Jennie came to me to help her decide whether to buy a house (or not!). Now ten years into her career she was in a position, with some help from her parents, to buy a house. The problem was that she wasn’t sure that was really what she wanted.
All the conflicting advice she was receiving was preventing her from getting clarity on the potential financial implications of buying, or not buying, a house.
Her parents had offered to help, although she would still have to pay them back, and the mortgage payments were also going to be higher than her rent so affordability post purchase was another thing to consider.
After modelling various different scenarios, and numerous calls and emails, she did end up buying the house.
Although she wasn’t sure initially, in the end she decided that she did in fact want a home.
The advice she received about when to buy meant she started second guessing herself and without even realising, started viewing buying a house only as an investment decision.

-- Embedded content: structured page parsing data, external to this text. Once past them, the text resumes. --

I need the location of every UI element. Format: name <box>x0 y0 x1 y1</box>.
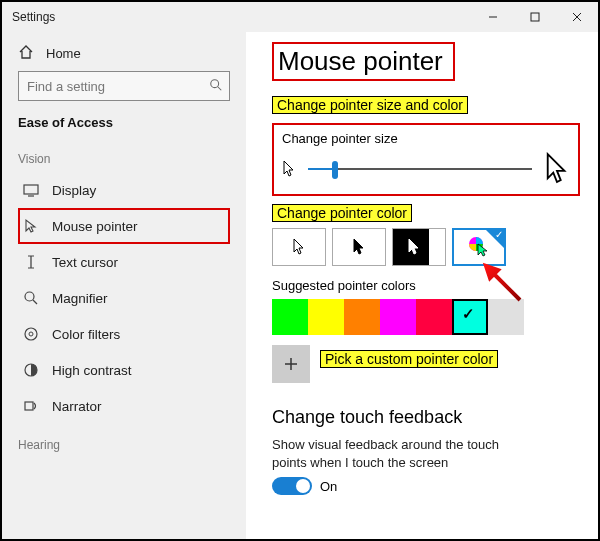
pointer-color-swatches: ✓ <box>272 228 580 266</box>
sidebar-item-label: High contrast <box>52 363 132 378</box>
close-button[interactable] <box>556 2 598 32</box>
touch-feedback-toggle[interactable] <box>272 477 312 495</box>
sidebar-item-label: Mouse pointer <box>52 219 138 234</box>
suggested-color-swatch[interactable] <box>452 299 488 335</box>
pointer-style-black[interactable] <box>332 228 386 266</box>
search-input[interactable]: Find a setting <box>18 71 230 101</box>
maximize-button[interactable] <box>514 2 556 32</box>
search-icon <box>209 78 223 95</box>
suggested-color-swatch[interactable] <box>272 299 308 335</box>
svg-rect-6 <box>24 185 38 194</box>
slider-thumb[interactable] <box>332 161 338 179</box>
toggle-state-label: On <box>320 479 337 494</box>
sidebar: Home Find a setting Ease of Access Visio… <box>2 32 246 539</box>
sidebar-item-label: Display <box>52 183 96 198</box>
high-contrast-icon <box>22 362 40 378</box>
text-cursor-icon <box>22 254 40 270</box>
svg-line-5 <box>218 86 222 90</box>
pointer-style-inverted[interactable] <box>392 228 446 266</box>
suggested-color-swatch[interactable] <box>344 299 380 335</box>
magnifier-icon <box>22 290 40 306</box>
pointer-size-slider[interactable] <box>308 168 532 170</box>
sidebar-item-narrator[interactable]: Narrator <box>18 388 230 424</box>
svg-rect-1 <box>531 13 539 21</box>
pointer-size-group: Change pointer size <box>272 123 580 196</box>
touch-feedback-desc: Show visual feedback around the touch po… <box>272 436 532 471</box>
main-content: Mouse pointer Change pointer size and co… <box>246 32 598 539</box>
section-hearing: Hearing <box>18 438 230 452</box>
annotation-arrow-icon <box>482 262 522 302</box>
sidebar-item-display[interactable]: Display <box>18 172 230 208</box>
display-icon <box>22 182 40 198</box>
cursor-small-icon <box>282 160 296 178</box>
sidebar-item-label: Color filters <box>52 327 120 342</box>
suggested-colors-label: Suggested pointer colors <box>272 278 580 293</box>
checkmark-icon: ✓ <box>495 229 503 240</box>
home-nav[interactable]: Home <box>18 38 230 71</box>
add-custom-color-button[interactable] <box>272 345 310 383</box>
suggested-color-swatch[interactable] <box>380 299 416 335</box>
subhead-size-color: Change pointer size and color <box>272 96 468 114</box>
search-placeholder: Find a setting <box>27 79 209 94</box>
suggested-color-swatch[interactable] <box>488 299 524 335</box>
pointer-size-label: Change pointer size <box>282 131 570 146</box>
page-title: Mouse pointer <box>272 42 455 81</box>
home-icon <box>18 44 34 63</box>
window-title: Settings <box>12 10 55 24</box>
titlebar: Settings <box>2 2 598 32</box>
mouse-pointer-icon <box>22 218 40 234</box>
svg-point-14 <box>29 332 33 336</box>
sidebar-item-color-filters[interactable]: Color filters <box>18 316 230 352</box>
pointer-style-white[interactable] <box>272 228 326 266</box>
svg-point-4 <box>211 79 219 87</box>
cursor-large-icon <box>544 152 570 186</box>
category-label: Ease of Access <box>18 115 230 130</box>
svg-point-11 <box>25 292 34 301</box>
sidebar-item-label: Text cursor <box>52 255 118 270</box>
sidebar-item-mouse-pointer[interactable]: Mouse pointer <box>18 208 230 244</box>
home-label: Home <box>46 46 81 61</box>
custom-color-label: Pick a custom pointer color <box>320 350 498 368</box>
pointer-style-custom[interactable]: ✓ <box>452 228 506 266</box>
minimize-button[interactable] <box>472 2 514 32</box>
pointer-color-label: Change pointer color <box>272 204 412 222</box>
svg-rect-16 <box>25 402 33 410</box>
sidebar-item-label: Magnifier <box>52 291 108 306</box>
narrator-icon <box>22 398 40 414</box>
touch-feedback-heading: Change touch feedback <box>272 407 580 428</box>
suggested-colors-row <box>272 299 580 335</box>
color-filters-icon <box>22 326 40 342</box>
section-vision: Vision <box>18 152 230 166</box>
svg-point-13 <box>25 328 37 340</box>
suggested-color-swatch[interactable] <box>308 299 344 335</box>
sidebar-item-text-cursor[interactable]: Text cursor <box>18 244 230 280</box>
svg-line-12 <box>33 300 37 304</box>
sidebar-item-magnifier[interactable]: Magnifier <box>18 280 230 316</box>
sidebar-item-label: Narrator <box>52 399 102 414</box>
sidebar-item-high-contrast[interactable]: High contrast <box>18 352 230 388</box>
suggested-color-swatch[interactable] <box>416 299 452 335</box>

She ended up opting for a half repayment, half interest only mortgage with a fixed rate for two years so as to ease the transition. The plan was then to remortgage at the end of the fixed rate period to a full repayment mortgage.
This enabled her to buy the house and continue to save each month towards her goals beyond the house.
Now, here’s why you should buy a house…
You want a home
The biggest reason to buy a house is because you want a place to call your own. It’s quite simple but people often get caught up with other considerations and start worrying about factors outside of their control.
If you’re keen to put roots down somewhere, go for it! When you buy a new house you can give it your own personal stamp. That could be the furniture, a new kitchen perhaps or even a pet. While renting it’s really difficult to do any of those things. A lot of the time you don’t have much of a say as to what happens to and with the property.
Climbing the ladder
Another big reason is that you want to start climbing the property ladder and the best way to do that is to get a foot on it.
Whether you see the property as a stepping stone to your next house, or view it as your ‘forever home’, if you want to be on the property ladder, you need to take that first step.
At some point in life most people will want to settle down. You want to invest in a neighbourhood, in a community, and see yourself building your life in that area.
There might be a particular school or other things nearby which are important to you. Buying a house is a big decision, it’s a real commitment which should give you a sense of stability and security.
Finally, why you shouldn’t buy...
You can’t afford it
This might sound silly but that’s probably because my take on whether or not someone can afford to buy a house is different to yours. One of the biggest mistakes I see people make is draining all of their savings to buy a house.
When buying, or moving house, there are lots of unexpected and hidden costs that people miss. Even if they have been budgeted for, draining all your savings means you have no emergency fund.
If something happens shortly after purchasing then you’re in a sticky situation. I had a case before where a couple had done exactly this, they had drained all their savings to buy a house and taken on a large mortgage. Then they suddenly found out they were going to have a baby which was 3 years earlier than planned. Buying the house meant that they were going to have to cut their spending by more than half to build up enough money to cope with the costs of the child in early years.
You see the property solely as an investment
You’ve got a pot of money and want to put it to work. You’ve heard of, and even know a number of people who have done very well from buying and selling property and want to get in on the action.
What you rarely hear of are the situations where it hasn’t gone so well. Who wants to tell people how they lost money?
When it comes to investing you want to split the risk by investing in different asset classes across different geographies. Investing in a property is the complete opposite to a diversified portfolio.
Buying a property is like buying a share in one particular company. Rather than spreading the risk, you lock up everything you have in one property in one area.
It can work, but it’s not a safe way to invest.
Buying a property doesn’t just comprise of putting down a deposit, there are other costs involved. If you keep moving house then you’re going to keep incurring these costs. Do that every couple of years and you’ll start racking up quite the bill!
If you want to be flexible and able to adapt to changing life plans then continuing to rent makes more sense. It may be hard when others around you are buying houses but remember that everyone’s plan is different.